Dans le cadre de votre réflexion allez-vous être conduit à proposer de nouvelles marques « générationnelles » comme le font la plupart des groupes actuellement ?

Dans ce contexte, nous avons retravaillé sur la marque Tryp qui est naturellement la marque lifestyle qui va porter ce développement, notamment pour les prochaines ouvertures.

Une question plus personnelle pour terminer cet entretien, depuis le temps que vous parcourez l’Europe et le monde pour développer des hôtels n’éprouvez-vous pas une certaine lassitude ?

Alors pas du tout, vraiment pas du tout.

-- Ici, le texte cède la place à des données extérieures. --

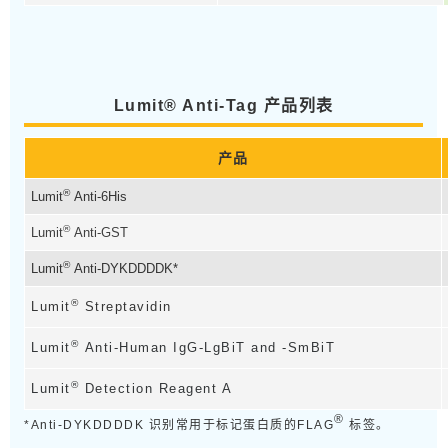
Lumit® Anti-Tag 产品列表
产品
®
Lumit
Anti-6His
®
Lumit
Anti-GST
®
Lumit
Anti-DYKDDDDK*
®
Lumit
Streptavidin
®
Lumit
Anti-Human IgG-LgBiT and -SmBiT
®
Lumit
Detection Reagent A
®
*Anti-DYKDDDDK 识别常用于标记蛋白质的FLAG
标签。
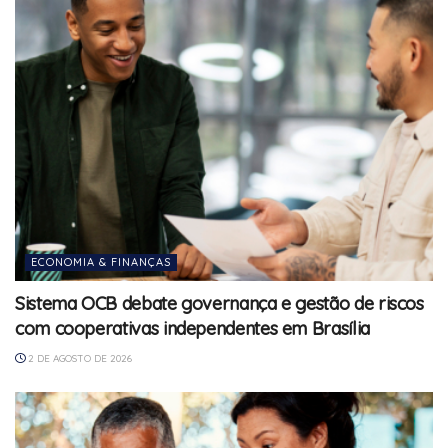
ECONOMIA & FINANÇAS
Sistema OCB debate governança e gestão de riscos
com cooperativas independentes em Brasília
2 DE AGOSTO DE 2026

Je considère que je ne peux pas développer un hôtel dans un pays ou une ville sans en comprendre la culture, le mode de vie. Je passe une partie de mes voyages à explorer, à me perdre dans la ville, pour en capter les émotions, les odeurs, pour rencontrer les gens qui y vivent. C’est l’un des aspects les plus intéressants de mon métier et je ne m’en lasserai jamais. Même en retournant plusieurs fois dans la même destination, je cherche à découvrir de nouvelles choses. Chaque départ en voyage est une nouvelle aventure.